Henry Paulson, l'ultimo dei boyscout

Nato da una famiglia della middle class americana (il padre era un venditore di gioielli all’ingrosso), Paulson conduce gli anni dell’adolescenza tra lo scoutismo, passione che lo porterà a raggiungere il titolo di eagle scout (la più alta onorificenza dell’associazione) e le fraternite studentesche, anche filo cattoliche. Nel 1968 riceve il diploma al Dartmouth College, cui seguirà un MBA alla Harvard Business School (1970). 
 
Sempre in quegli anni, Paulson, incontra la futura moglie Wendy che gli darà due figli, Henry Merritt III e Amanda Clerk (che lo renderà nonno nel giugno del 2007).

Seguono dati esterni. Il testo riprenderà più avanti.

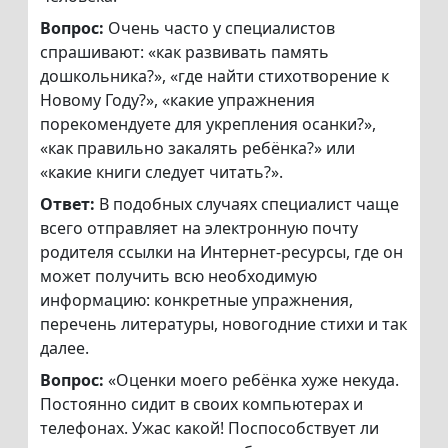
Вопрос:
Очень часто у специалистов
спрашивают: «как развивать память
дошкольника?», «где найти стихотворение к
Новому Году?», «какие упражнения
порекомендуете для укрепления осанки?»,
«как правильно закалять ребёнка?» или
«какие книги следует читать?».
Ответ:
В подобных случаях специалист чаще
всего отправляет на электронную почту
родителя ссылки на Интернет-ресурсы, где он
может получить всю необходимую
информацию: конкретные упражнения,
перечень литературы, новогодние стихи и так
далее.
Вопрос:
«Оценки моего ребёнка хуже некуда.
Постоянно сидит в своих компьютерах и
телефонах. Ужас какой! Поспособствует ли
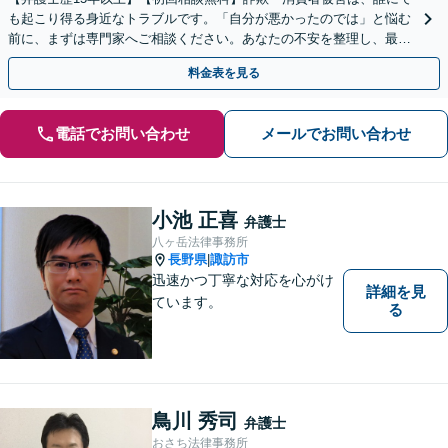
も起こり得る身近なトラブルです。「自分が悪かったのでは」と悩む
前に、まずは専門家へご相談ください。あなたの不安を整理し、最善
の解決策へ導きます。【電話・メール・WEB相談可】
料金表を見る
電話でお問い合わせ
メールでお問い合わせ
小池 正喜
弁護士
八ヶ岳法律事務所
長野県
諏訪市
|
迅速かつ丁寧な対応を心がけ
詳細を見
ています。
る
鳥川 秀司
弁護士
おさち法律事務所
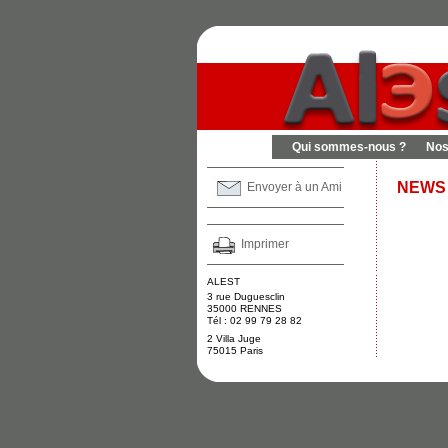
Qui sommes-nous ?
Nos
NEWS
Envoyer à un Ami
Imprimer
ALEST
3 rue Duguesclin
35000 RENNES
Tél : 02 99 79 28 82
2 Villa Juge
75015 Paris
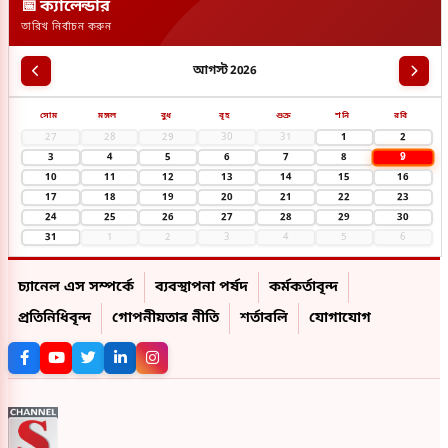
📅 ক্যালেন্ডার
তারিখ নির্বাচন করুন
আগস্ট 2026
সোম
মঙ্গল
বুধ
বৃহ
শুক্র
শনি
রবি
27
28
29
30
31
1
2
9
3
4
5
6
7
8
10
11
12
13
14
15
16
17
18
19
20
21
22
23
24
25
26
27
28
29
30
31
1
2
3
4
5
6
চ্যানেল এস সম্পর্কে
ব্যবস্থাপনা পর্ষদ
কর্মকর্তাবৃন্দ
প্রতিনিধিবৃন্দ
গোপনীয়তার নীতি
শর্তাবলি
যোগাযোগ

Terminati gli studi e trovata la compagna di vita, la carriera di Paulson inizia nel 1970 quando entra nello staff dell’assistente del Segretario della difesa del Pentagono. Dopo questo primo incarico, ne seguirà un secondo sotto la presidenza Nixon, dove servirà come assistente a John Ehrlichman dal 1972 al 1973. Finalmente, nel 1974, il debutto a Wall Street. 
 

La società è ovviamente Goldman Sachs, prima banca d’affari degli Stati Uniti, che lo vedrà scalare tutti i gradini del potere fino alla nomina di co-chief operating officer nel periodo 1994-1998. Ed è proprio nel 1998, dopo l’elezione a governatore del New Jersey dell’allora co-ceo del gruppo Jon Corzine, che Paulson conquista il timone di Goldman Sachs.
 
Durante i suoi anni a Wall Street, l’attuale Segretario al Tesoro viaggia moltissimo e soprattutto verso oriente. Sarebbero, infatti, più di 70 i viaggi verso la Cina, paese amato dall’uomo d’affari in pubblico e dall’amante della natura in privato. Hank infatti non è solo un avido banchiere ma anche un attivissimo sostenitore della conservazione dell’ambiente e della natura in genere, status che lo vedrà spesso scontrarsi con i più stretti collaboratori del presidente Bush, considerati poco “verdi”.
 
Nel suo curriculum di “ecologista” si ricorda la partecipazione al board della Nature Conservacy e al Consiglio Asia-Pacifico. Proprio in Asia, Paulson lavora addirittura a stretto contatto con l’ex presidente della Repubblica Popolare Cinese, Jiang Zemin, per preservare la “Gola del salto della Tigre”, territorio immacolato nella regione dello Yunnan. Ma l’amore per l’oriente e la Cina lo spingono anche a ricoprire il ruolo di mentore verso i giovani studenti cinesi tanto da diventare advisory board di una business school cinese.
 
Gli hobby e le passioni di Paulson, però, non devono trarre in inganno. Gli analisti politici sottolineano come diventare il numero uno di un’istituzione del calibro di Goldman Sachs presuppone caratteristiche di leadership fuori dal comune. Un uomo tutto d’un pezzo quindi, capace di gestire lo stress e i momenti difficili come pochi altri.
Come dimenticare la telefonata nel cuore della notte ad Alan Schwartz, ex ceo di Bear Stearns, al quale venne intimato di trovare entro 24 ore un’acquirente per la disastrata investment bank, pena il fallimento. E più di recente, il ruolo da paladino della patria (a suon di miliardi di dollari) per proteggere le stra-indebitate Fannie Mae e Freddie Mac e il divieto di vendere allo scoperto i titoli delle società finanziarie più sotto stress.
 
Certo i detrattori di Paulson lamentano da sempre un possibile conflitto di interessi tra il suo ruolo politico e quello di ex manager di una delle più importanti banche d’affari del pianeta. Del resto 700 milioni di dollari guadagnati durante la sua carriera di banchiere e blindati in 4,58 milioni di titoli Goldman Sachs, difficilmente si dimenticano. 
In fondo è un dato di fatto che Goldman Sachs (inspiegabilmente) è l’unica banca d’affari a Wall Street ad aver patito poco o nulla della crisi subprime.
Un caso di preveggenza o l’ombra di Hank continua a proteggere da lontano i suoi ex soci? 
 
Una cosa è certa, nessuno meglio di lui potrebbe gestire l’attuale crisi immobiliare-finanziaria, che lo vede un giorno nelle vesti di “bagnino” di lusso, costretto a lanciare salvagenti da miliardi di dollari a banche e società di mutui, e l’altro difensore del libero mercato. 
Un uomo stretto tra l’incudine e il martello. Un ruolo che lo obbliga a proteggere un sistema che la stessa Goldman Sachs ha contribuito a creare e a diffondere dentro e fuori i confini nazionali.